Thursday, 22 March 2012

40. Speaker For The Dead, Orson Scott Card.

This is the second book in the Ender's Game series. Ender is called upon to travel to Lusitania, a planet colonised by a limited population of Portugese Catholics, and inhabited by a new race, the pequeninos, who show sentience, but are being observed only, with very limited cultural or scientific influence. He is there to speak the death of Pipo, a xenologer who was studying them before his death at their hands. Ender has to determine whether the pequeninos are fundamentally capable of coexisting with humans (and whether humans can coexist with them).

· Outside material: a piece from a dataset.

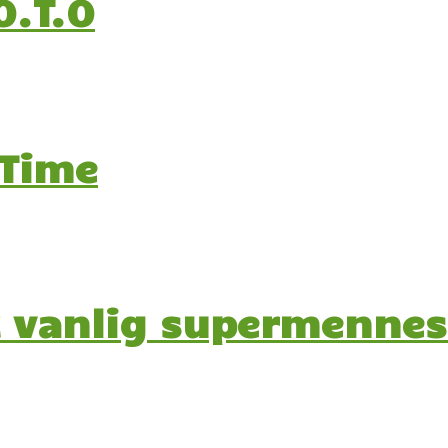
O.T.O
 Time
et vanlig supermenne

This book is a lot more philosophical than Ender's Game, and a lot less action-packed. It's still very good, but not in the same fashion. It explores the concept of a hierarchy of closeness, going from 'the same species on the same planet', 'the same species on a different planet', 'a different species that we can nonetheless communicate and reason with', and 'a different species that we cannot communicate or reason with', with the idea that it's only morally correct to destroy beings of the last group, varelse, if the choice is to let them live to destroy other life, or destroy them first.

It also goes quite far into what family is, and what can make up a family, by studying a local woman, Novinha, and her children, who are all inextricably entangled with the pequeninos, and thus, Ender. Again, the interpersonal relationships are complex and satisfying, and the new characters are quickly just as dear as the older.